Obviously, it is critical you verify power co requirements before going in a direction. There are LOTS of different types of metermains, the one I posted may not work in your area.


----------



## mikewillnot (Apr 2, 2013)

Switched said:


> Not sure what your poco requirements are, but this is what we typically use here. Only issue is that you can't feed 2 200a panels off of it.
> 
> https://www.homedepot.com/p/Siemens...d-Center-Combination-MC3042B1400SDS/202819626
> 
> But I also found this: https://www.homedepot.com/p/Siemens...h-and-Ringless-Cover-MM0404L1400RLM/302878820



Been digging around, found options, now I just have to get it POCO approved.
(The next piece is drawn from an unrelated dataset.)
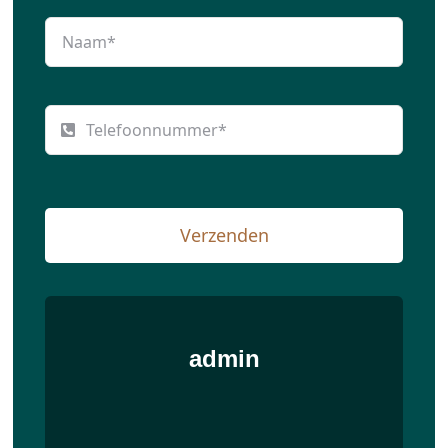
Verzenden
admin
Like pulling teeth, it is, to find a list or something.


----------



## TLelectricman (May 7, 2021)

NoBot said:


> I just did this exact job here in PA.
> 
> 
> > 320 Amp Continuous - Meter Socket with 500 MCM line side lugs, Dual 4/0 load side lugs
> ...


I Did a 400amp Service change, had 2-150amp main breaker inside garage behind old ct cabinet. I used the 2 lug 320 meter and when i started thinking about the panel changes inside I realized I would be over 6' on the 2nd panel so i changed the wire to 4 wire from meter to panel. In Fayetteville N.C. we have 2 power companies and at the supply house they ask which POCO determines which 320 meter base. I didnt finish yesterday in time for it to be inspected so no power returned. The meter base did not have enough lugs for my extra ground so reading this am I correct in leaving the 2/0 seu would have been ok due to this meter having a disconnect handle? I pullled those 2 new ser cables through a corner and that took forever plus the helper i sent to pick up the order i had ready at the supply house did'nt get the meter or panels and took his time getting to the job but i have an extra ground in meter that i hope the inspector will let me tape off or i may not get it inspected today due to having to work through those corners. I cannot believe I did not call and confirm with another electrician before changing that wire. I just dont do many 400 amp service changes so im used to the 6' rule on back to back 200 amp services with subpanel usually having to replace the old 3 wire with 4 wire. I did not do my homework on this one due to being overwhelmed with jobs and no secretary for a few months and having to work til late every night so i dont fall behind on all the paperwork. I doubt that anyone will see this before i leave this morning but if so please verify that i can use only three wires as long as my meter has a disconnect bar. Thanks in advance but ill be finding out soon enough if im going to have another long day or if i can cut the 2 panels in and call for inspection.


----------